Golgotha is the place where Jesus was crucified, a place of death and redemption. Brazilian photographer Ian Cheibub borrows the name for his photo project documenting a rising religious movement which, he says, embodies the soul of Brazil.


With his camera, he portrays the evangelical world of Brazil — from Rio's favelas to Indigenous settlements in the Amazon.


Cheibub shows how believers are "Brazilianizing" the gospel. Pentecostal Christianity was brought to Brazil by US and European missionaries over a century ago, but has become a Brazilian denomination of its own that is especially distinct from the Catholic Church.

Brazilians are switching faiths


The photographer told DW that this is no fringe religion.


"We're talking about almost 70 million people, 31% of the Brazilian population," he said. According to surveys, the majority of the population in what has been the world's largest Catholic country is expected to be evangelical by 2030.


Pastor Norma is one of the millions of Brazilian women who have switched their faith.
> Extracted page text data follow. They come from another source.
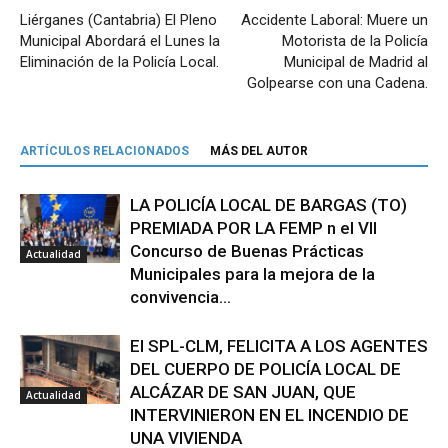
Liérganes (Cantabria) El Pleno
Accidente Laboral: Muere un
Municipal Abordará el Lunes la
Motorista de la Policía
Eliminación de la Policía Local.
Municipal de Madrid al
Golpearse con una Cadena.
ARTÍCULOS RELACIONADOS
MÁS DEL AUTOR
LA POLICÍA LOCAL DE BARGAS (TO)
PREMIADA POR LA FEMP n el VII
Concurso de Buenas Prácticas
Actualidad
Municipales para la mejora de la
convivencia...
El SPL-CLM, FELICITA A LOS AGENTES
DEL CUERPO DE POLICÍA LOCAL DE
ALCÁZAR DE SAN JUAN, QUE
Actualidad
INTERVINIERON EN EL INCENDIO DE
UNA VIVIENDA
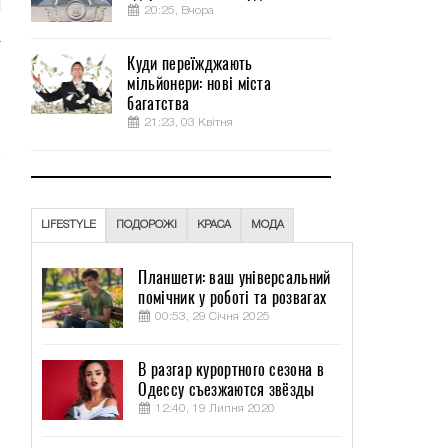
20:25, Вчора
а
Куди переїжджають
и
мільйонери: нові міста
багатства
21:23, 03 Квітня
LIFESTYLE
ПОДОРОЖІ
КРАСА
МОДА
Планшети: ваш універсальний
помічник у роботі та розвагах
00:53, 29 Січня 2025
В разгар курортного сезона в
Одессу съезжаются звёзды
12:40, 19 Липня 2020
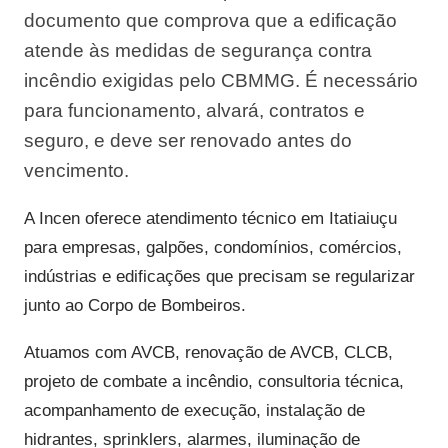
documento que comprova que a edificação
atende às medidas de segurança contra
incêndio exigidas pelo CBMMG. É necessário
para funcionamento, alvará, contratos e
seguro, e deve ser renovado antes do
vencimento.
A Incen oferece atendimento técnico em Itatiaiuçu
para empresas, galpões, condomínios, comércios,
indústrias e edificações que precisam se regularizar
junto ao Corpo de Bombeiros.
Atuamos com AVCB, renovação de AVCB, CLCB,
projeto de combate a incêndio, consultoria técnica,
acompanhamento de execução, instalação de
hidrantes, sprinklers, alarmes, iluminação de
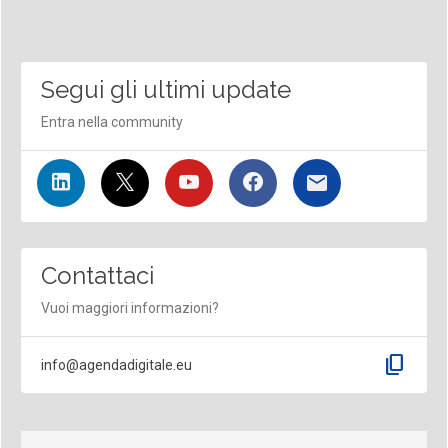
Segui gli ultimi update
Entra nella community
Contattaci
Vuoi maggiori informazioni?
content_copy
info@agendadigitale.eu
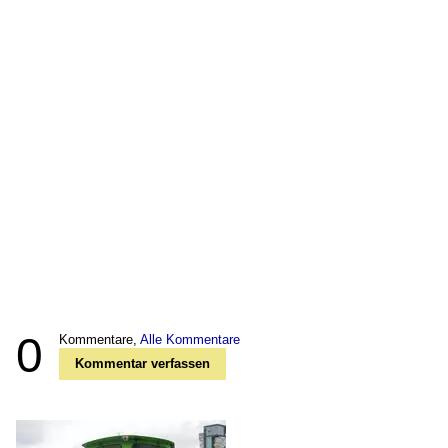
0
Kommentare,
Alle Kommentare
Kommentar verfassen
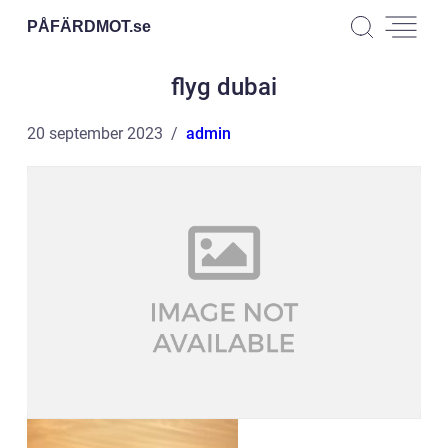
PÅFÄRDMOT.
se
flyg dubai
20 september 2023
admin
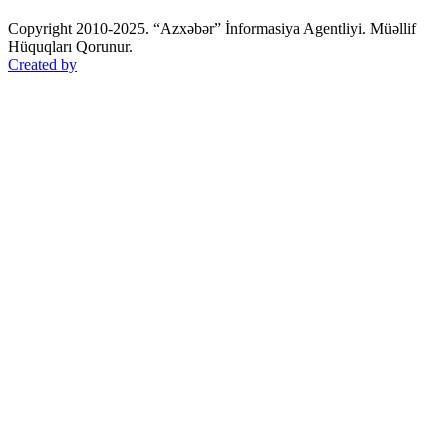
Copyright 2010-2025. “Azxəbər” İnformasiya Agentliyi. Müəllif
Hüquqları Qorunur.
Created by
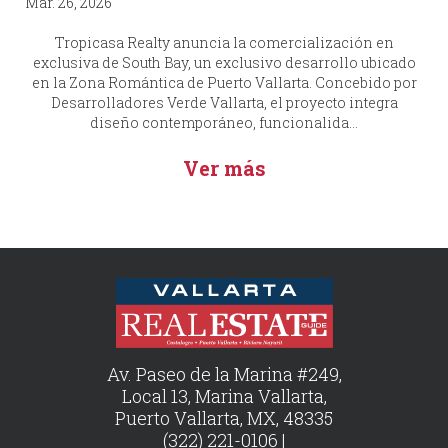
Mar. 26, 2026
Tropicasa Realty anuncia la comercialización en
exclusiva de South Bay, un exclusivo desarrollo ubicado
en la Zona Romántica de Puerto Vallarta. Concebido por
Desarrolladores Verde Vallarta, el proyecto integra
diseño contemporáneo, funcionalida...
Ver más
Av. Paseo de la Marina #249,
Local 13, Marina Vallarta,
Puerto Vallarta, MX, 48335
(322) 221-0106 |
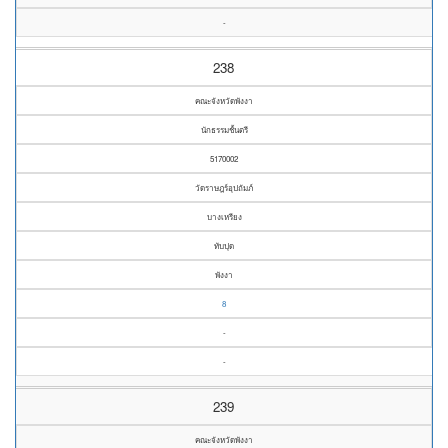
-
238
คณะจังหวัดพังงา
นักธรรมชั้นตรี
5170002
วัดราษฎร์อุปถัมภ์
บางเหรียง
ทับปุด
พังงา
8
-
-
239
คณะจังหวัดพังงา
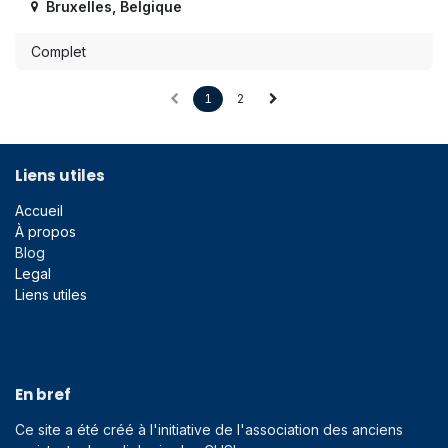
Bruxelles
,
Belgique
Complet
1
2
Liens utiles
Accueil
À propos
Blog
Legal
Liens utiles
En bref
Ce site a été créé à l'initiative de l'association des anciens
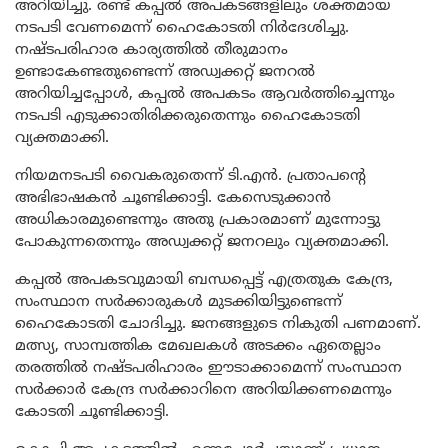
അറിയിച്ചു. രണ്ട് കപ്പൽ അപകടങ്ങളിലും ശക്തമായ
നടപടി വേണമെന്ന് ഹൈകോടതി നിർദേശിച്ചു.
നഷ്ടപരിഹാര കാര്യത്തിൽ തീരുമാനം
ഉണ്ടാകേണ്ടതുണ്ടെന്ന് അഡ്വക്കറ്റ് ജനറൽ
അറിയിച്ചപ്പോൾ, കപ്പൽ അപകടം ആവർത്തിച്ചെന്നും
നടപടി എടുക്കാതിരിക്കരുതെന്നും ഹൈകോടതി
വ്യക്തമാക്കി.
നിയമനടപടി വൈകരുതെന്ന് ടി.എൻ. പ്രതാപന്‍റെ
അഭിഭാഷകൻ ചൂണ്ടിക്കാട്ടി. കേസെടുക്കാൻ
അധികാരമുണ്ടെന്നും അതു പ്രകാരമാണ് മുന്നോട്ടു
പോകുന്നതെന്നും അഡ്വക്കറ്റ് ജനറലും വ്യക്തമാക്കി.
കപ്പൽ അപകടവുമായി ബന്ധപ്പെട്ട് എത്രതുക കേന്ദ്ര,
സംസ്ഥാന സർക്കാരുകൾ മുടക്കിയിട്ടുണ്ടെന്ന്
ഹൈകോടതി ചോദിച്ചു. ജനങ്ങളുടെ നികുതി പണമാണ്.
മത്സ്യ, സാമ്പത്തിക മേഖലകൾ അടക്കം ഏതെല്ലാം
തരത്തിൽ നഷ്ടപരിഹാരം ഈടാക്കാമെന്ന് സംസ്ഥാന
സർക്കാർ കേന്ദ്ര സർക്കാറിനെ അറിയിക്കണമെന്നും
കോടതി ചൂണ്ടിക്കാട്ടി.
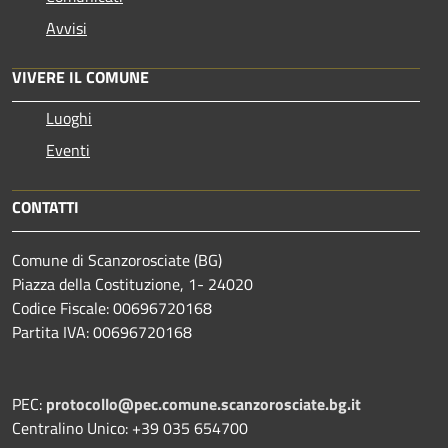
Avvisi
VIVERE IL COMUNE
Luoghi
Eventi
CONTATTI
Comune di Scanzorosciate (BG)
Piazza della Costituzione, 1- 24020
Codice Fiscale: 00696720168
Partita IVA: 00696720168
PEC:
protocollo@pec.comune.scanzorosciate.bg.it
Centralino Unico: +39 035 654700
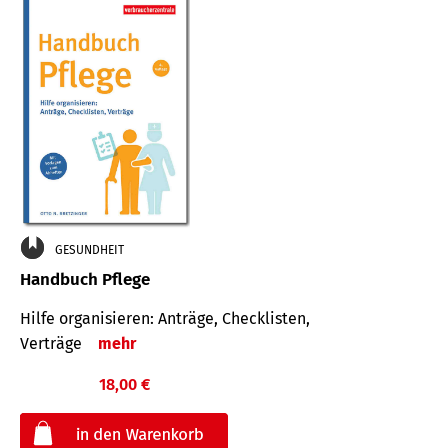
GESUNDHEIT
Handbuch Pflege
Hilfe organisieren: Anträge, Checklisten,
Verträge
mehr
18,00 €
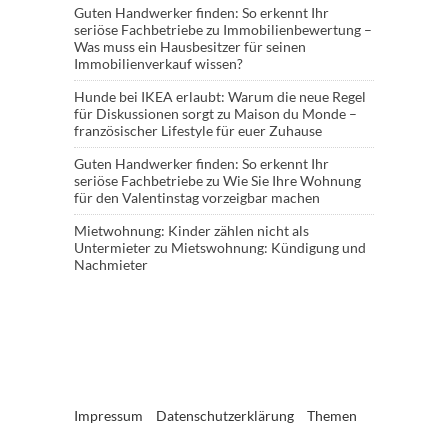
Guten Handwerker finden: So erkennt Ihr
seriöse Fachbetriebe
zu
Immobilienbewertung –
Was muss ein Hausbesitzer für seinen
Immobilienverkauf wissen?
Hunde bei IKEA erlaubt: Warum die neue Regel
für Diskussionen sorgt
zu
Maison du Monde –
französischer Lifestyle für euer Zuhause
Guten Handwerker finden: So erkennt Ihr
seriöse Fachbetriebe
zu
Wie Sie Ihre Wohnung
für den Valentinstag vorzeigbar machen
Mietwohnung: Kinder zählen nicht als
Untermieter
zu
Mietswohnung: Kündigung und
Nachmieter
Impressum
Datenschutzerklärung
Themen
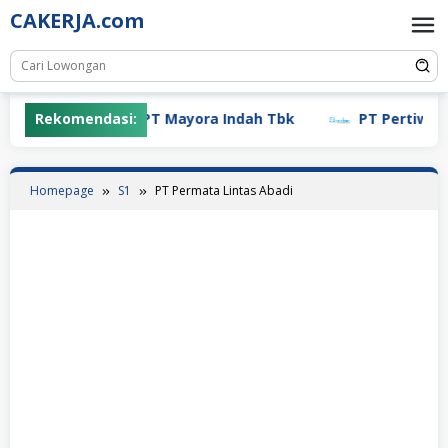
Skip
CAKERJA.com
to
content
Rekomendasi:
PT Mayora Indah Tbk
PT Pertiwi Agu
Homepage
S1
PT Permata Lintas Abadi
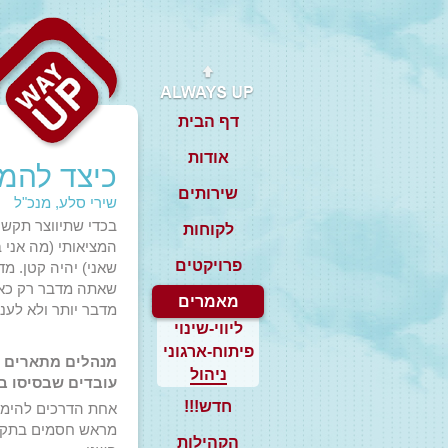
דף הבית
אודות
כיצד להמ
שירותים
שירי סלע, מנכ"ל
בכדי שתיווצר תקשו
לקוחות
המציאותי (מה אני ב
פרויקטים
שאני) יהיה קטן. מד
שאתה מדבר רק כאש
מאמרים
מדבר יותר ולא לענ
ליווי-שינוי
פיתוח-ארגוני
מנהלים מתארים ל
ניהול
עובדים שבסיסו ב
חדש!!!
אחת הדרכים להימנע
מראש חסמים בתקשור
הקהילות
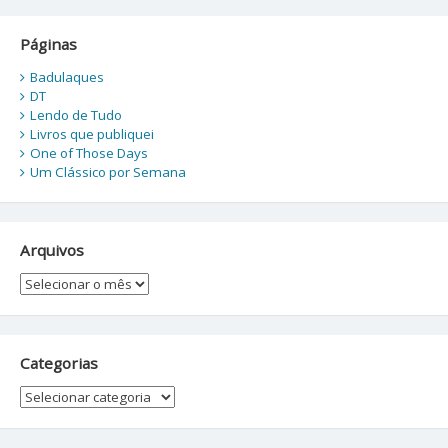
Páginas
Badulaques
DT
Lendo de Tudo
Livros que publiquei
One of Those Days
Um Clássico por Semana
Arquivos
Arquivos
Categorias
Categorias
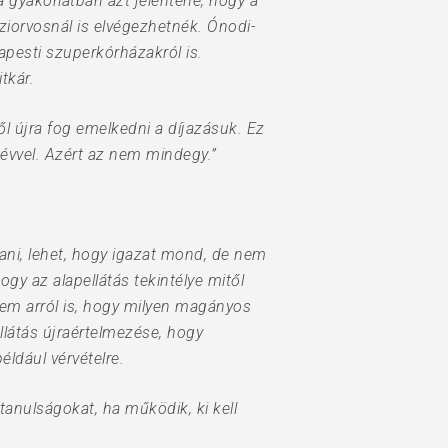
 a gyakorlatban azt jelentené, hogy a
ziorvosnál is elvégezhetnék. Ónodi-
pesti szuperkórházakról is.
tkár.
től újra fog emelkedni a díjazásuk. Ez
y évvel. Azért az nem mindegy.”
ani, lehet, hogy igazat mond, de nem
gy az alapellátás tekintélye mitől
anem arról is, hogy milyen magányos
llátás újraértelmezése, hogy
ldául vérvételre.
 tanulságokat, ha működik, ki kell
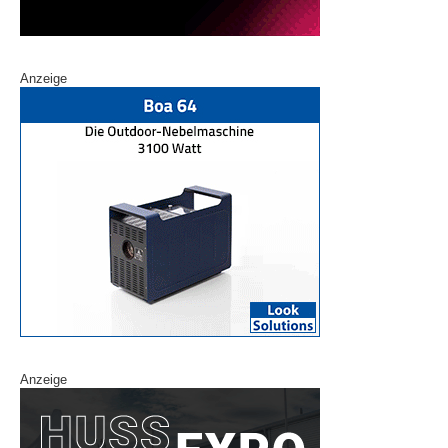
Anzeige
Anzeige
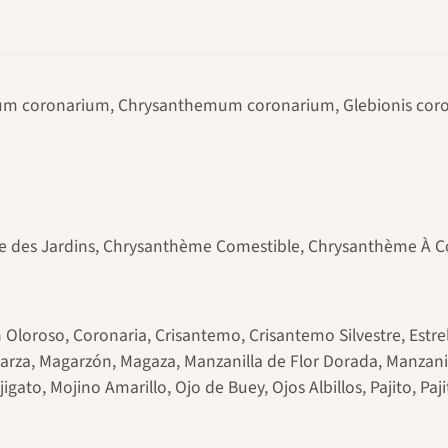
 coronarium, Chrysanthemum coronarium, Glebionis coro
 des Jardins, Chrysanthème Comestible, Chrysanthème À 
oroso, Coronaria, Crisantemo, Crisantemo Silvestre, Estrell
arza, Magarzón, Magaza, Manzanilla de Flor Dorada, Manzanill
ato, Mojino Amarillo, Ojo de Buey, Ojos Albillos, Pajito, Paj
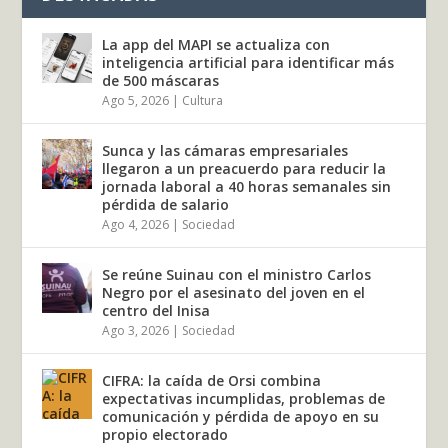
La app del MAPI se actualiza con
inteligencia artificial para identificar más
de 500 máscaras
Ago 5, 2026
|
Cultura
Sunca y las cámaras empresariales
llegaron a un preacuerdo para reducir la
jornada laboral a 40 horas semanales sin
pérdida de salario
Ago 4, 2026
|
Sociedad
Se reúne Suinau con el ministro Carlos
Negro por el asesinato del joven en el
centro del Inisa
Ago 3, 2026
|
Sociedad
CIFRA: la caída de Orsi combina
expectativas incumplidas, problemas de
comunicación y pérdida de apoyo en su
propio electorado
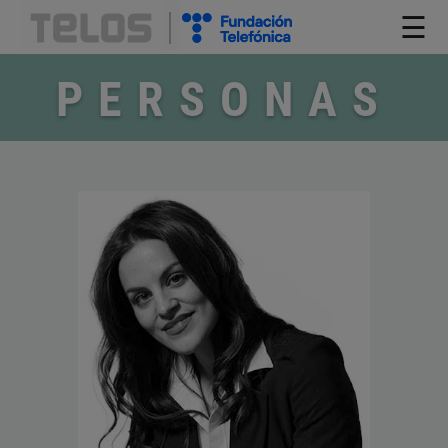
☰
PERSONAS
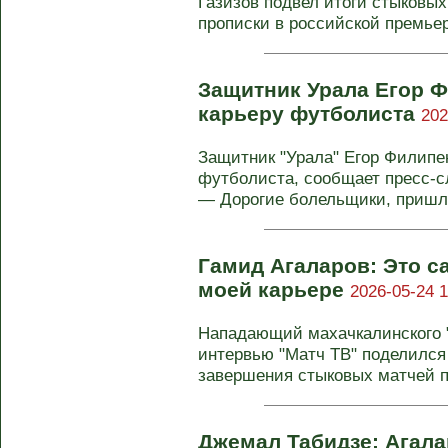
Газизов подвел итоги стыковых
прописки в российской премьер-
Защитник Урала Егор 
карьеру футболиста
202
Защитник "Урала" Егор Филипе
футболиста, сообщает пресс‑сл
— Дорогие болельщики, пришло
Гамид Агаларов: Это с
моей карьере
2026-05-24 1
Нападающий махачкалинского 
интервью "Матч ТВ" поделилс
завершения стыковых матчей пр
Джемал Табидзе: Агала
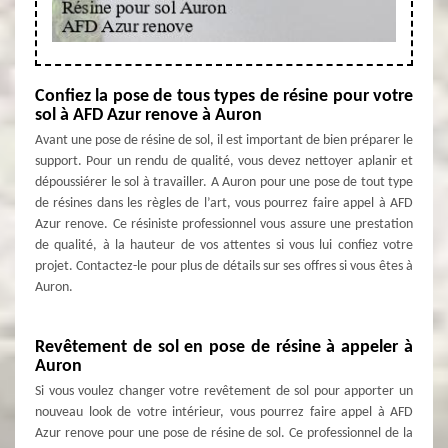
Confiez la pose de tous types de résine pour votre
sol à AFD Azur renove à Auron
Avant une pose de résine de sol, il est important de bien préparer le
support. Pour un rendu de qualité, vous devez nettoyer aplanir et
dépoussiérer le sol à travailler. A Auron pour une pose de tout type
de résines dans les règles de l’art, vous pourrez faire appel à AFD
Azur renove. Ce résiniste professionnel vous assure une prestation
de qualité, à la hauteur de vos attentes si vous lui confiez votre
projet. Contactez-le pour plus de détails sur ses offres si vous êtes à
Auron.
Revêtement de sol en pose de résine à appeler à
Auron
Si vous voulez changer votre revêtement de sol pour apporter un
nouveau look de votre intérieur, vous pourrez faire appel à AFD
Azur renove pour une pose de résine de sol. Ce professionnel de la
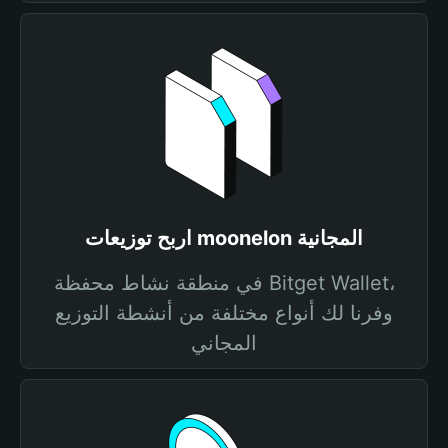
اربح توزيعات moonelon المجانية
في منطقة نشاط محفظة Bitget Wallet،
وفرنا لك أنواع مختلفة من أنشطة التوزيع
المجاني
For 30 years she was a priestess in a temple for Candomble cults in a favela in Rio de Janeiro. Her mother, grandmother and great-grandmother already prayed to the Afro-Brazilian gods called Orixas.


At some point, Norma turned her back on the Orixas, converted and opened a church in her home.


"She can play all the instruments," said Cheibub. "She teaches her five-year-old granddaughter to play the little pandeiro drum to praise God."


When Cheibub talks about the music, his fingers find a rhythm gliding over the strings of an imaginary guitar and his voice rises to sing. "Evangelical music is a hypnotic blend of traditional Brazilian rhythms like forro and samba," he said.


It was in fact music that led the 23-year-old photographer to Brazil's Pentecostal churches and evangelical temples. In his award-winning Golgotha photo project, Cheibub shows conversions, baptismal rituals and church services from across the country.